The new feature to do this, added by CSCuz93302, is called SNMP monitoring, and will print an error similar to the following in cases where an SNMP request takes an IOS/IOS-XE device more than 2 seconds (by default) to process:

%SNMP-3-RESPONSE_DELAYED: processing GetNext of ciscoFlashFileEntry.5.1.1.80

We tested this monitoring feature in a VERY high scale lab without seeing any of the above, which gives us confidence that the errors should not be seen in a standard setup.  If you see an error like this, and can't find an existing bug from your own searching, then please open a TAC case so that Cisco can investigate the root cause and fix.  Some additional useful information would be:

- is the problem seen if you do a manual "snmpwalk" on the same OID from a server with snmpwalk installed.
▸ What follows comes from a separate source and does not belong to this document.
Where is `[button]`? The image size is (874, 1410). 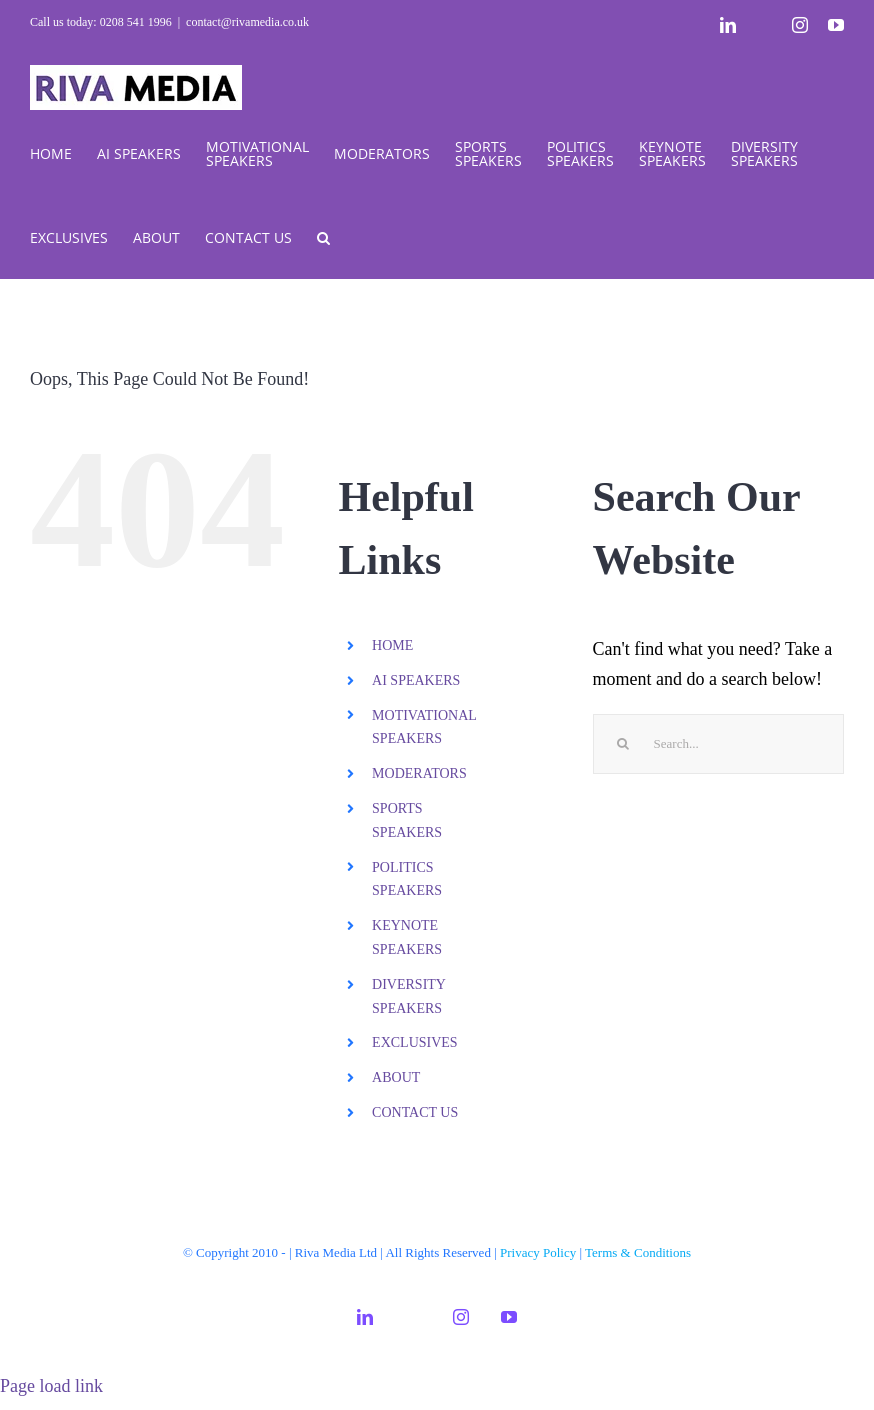 [button] is located at coordinates (323, 236).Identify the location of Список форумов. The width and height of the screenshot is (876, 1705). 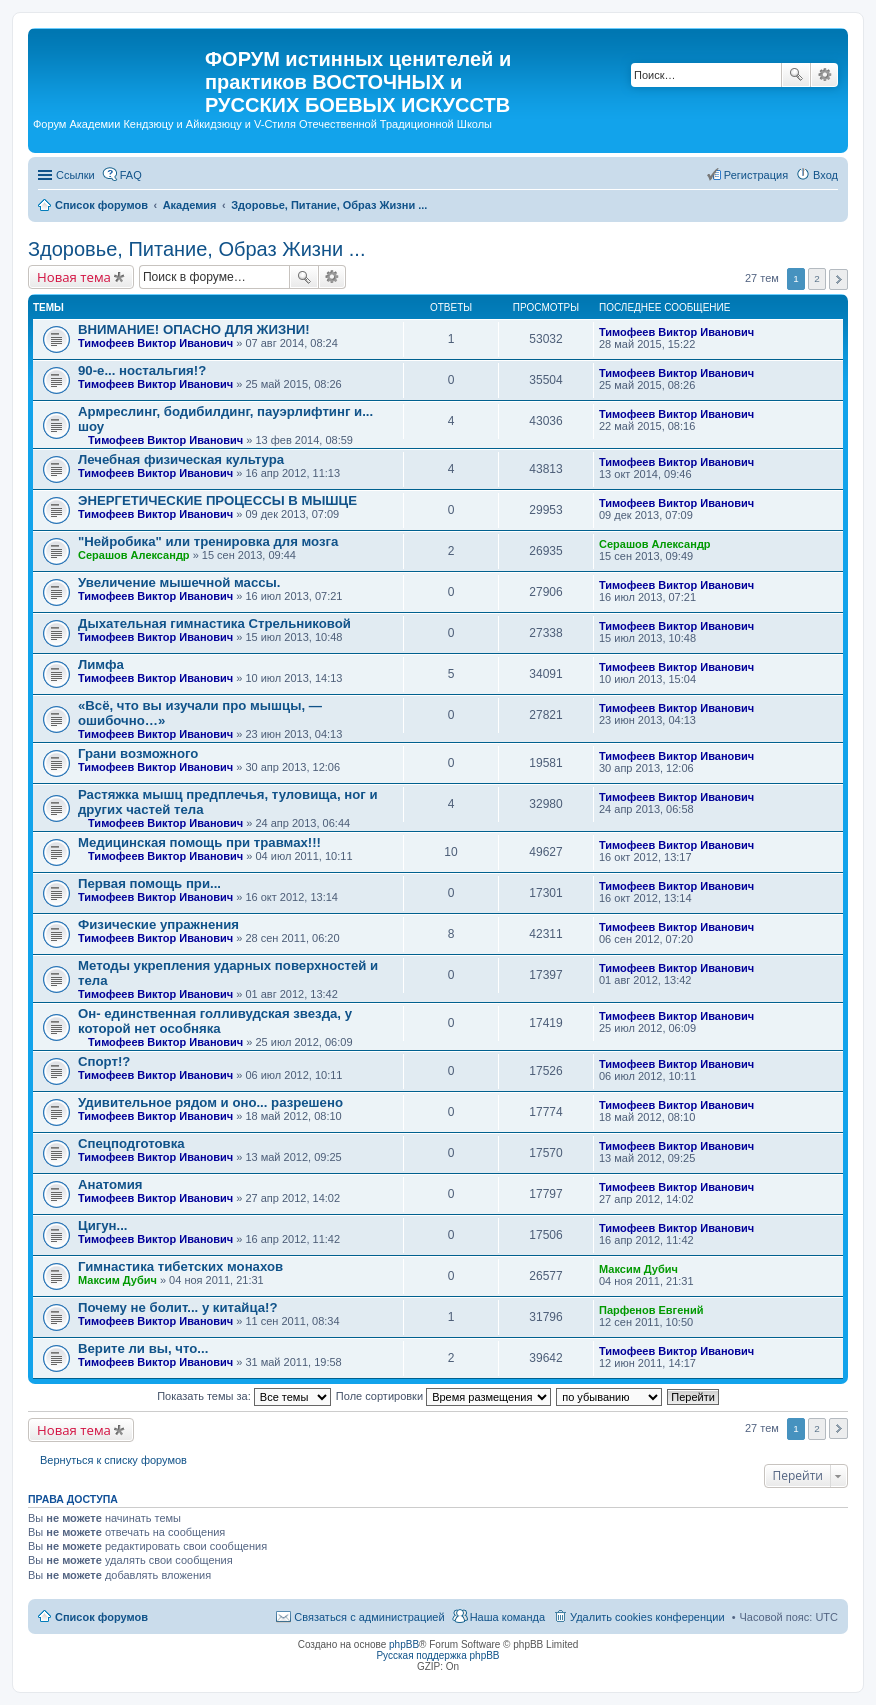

- is there high cpu at the same time the logs are seen.  If the CPU is high for the SNMP ENGINE process, then that will be great for TAC to know.  But, if the CPU is high, without the SNMP ENGINE process being high, then the slow snmp response is probably just a symptom of the system being oversubscribed (in the case of interrupt cpu) or non-optimized (in the case of another process showing high cpu).  If CPU isn't high at all, that's still probably a software bug, perhaps on a linecard.  If you see a lot of different OIDs in your messages, then the root cause is likely not with any specific OID, but rather with the the device being busy doing other, non-snmp work.

This is my first post in a series I'm planning about IOS/IOS-XE serviceability improvements that I or others in TAC have been working on to make common problems easier to solve.  Please feel free to leave feedback about this post, and ideas for improvements to Cisco Software that would save you lots of  time.  If anyone can help push those fixes into reality, it's your friendly, helpful TAC engineers.

TL;DR, if you see an error starting with "SNMP-3-RESPONSE_DELAYED" then search the internet for Cisco bugs where the name of the OID in the bug matches the one in your error message.  If none found, or the bug you found is unfixed, then open a TAC case and have them investigate.  These problems are usually software bugs that can be fixed permanently.

2 Comments
Ric Hernandez
Level 1
Level 1

We have 3 systems monitoring our 6807 switches that have this message in their log.  How can we tell which system is causing this "error" to generate?

The systems are

PI 3.3

Whats Up Gold

Statseeker

Jim Crabb
Level 1
Level 1

Can you confirm whether this is addressed by bug CSCve12817?